Thanks! This looks a bit better but is still too large for my taste.

I'd like to concentrate on collation. To properly review your diff,
I need to understand what needs to be added to OpenBSD' locale implementation.
But I cannot clearly see that from reading your diff. There is still so much
unrelated stuff in there. I'll cross-check other sources of information such
as POSIX as additional references, of course. But first I need to understand
what your new code really wants to do.

It looks like your approach to adding collation support to OpenBSD is
to take FreeBSD's code as a starting point and fudge that code into
OpenBSD's libc. This approach reduces the quality of the code you end
up with and makes it hard to review your changes.

Instead, you should consider OpenBSD's code as your starting point.
And add to that _only_ what needs to be done to support collation.

Adding new functions like strxfrm_l() etc. just doesn't make sense to me.
You shouldn't need to add any new functions. We already have strcoll()
and strxfrm(). Those are interfaces from C89, so they're a bit dated.
But they should be good enough for getting some basic collation support
going. We can talk about adding support for newer interfaces later, but
those should not matter for the initial implementation.
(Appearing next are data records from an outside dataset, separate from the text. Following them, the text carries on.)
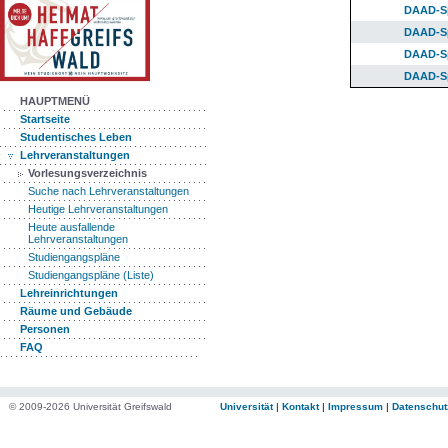
DAAD-Sp
DAAD-Sp
DAAD-Sp
DAAD-Sp
HAUPTMENÜ
Startseite
Studentisches Leben
Lehrveranstaltungen
Vorlesungsverzeichnis
Suche nach Lehrveranstaltungen
Heutige Lehrveranstaltungen
Heute ausfallende
Lehrveranstaltungen
Studiengangspläne
Studiengangspläne (Liste)
Lehreinrichtungen
Räume und Gebäude
Personen
FAQ
© 2009-2026 Universität Greifswald
Universität
|
Kontakt
|
Impressum
|
Datenschut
If it helps, consider writing a new, clean, and small collation
implementation for our libc, using C89 interfaces. Instead of porting
over FreeBSD's implementation. If you can reuse bits from FreeBSD for your
own implementation, fine (just don't forget to copy licence information).
But adjust whatever FreeBSD code you use to fit our libc's model.
Don't adjust our libc to fit FreeBSD's model.

You have other unrelated changes in there, such as shuffling of MLINKS lists.
Those add noise to the diff and make it harder to review.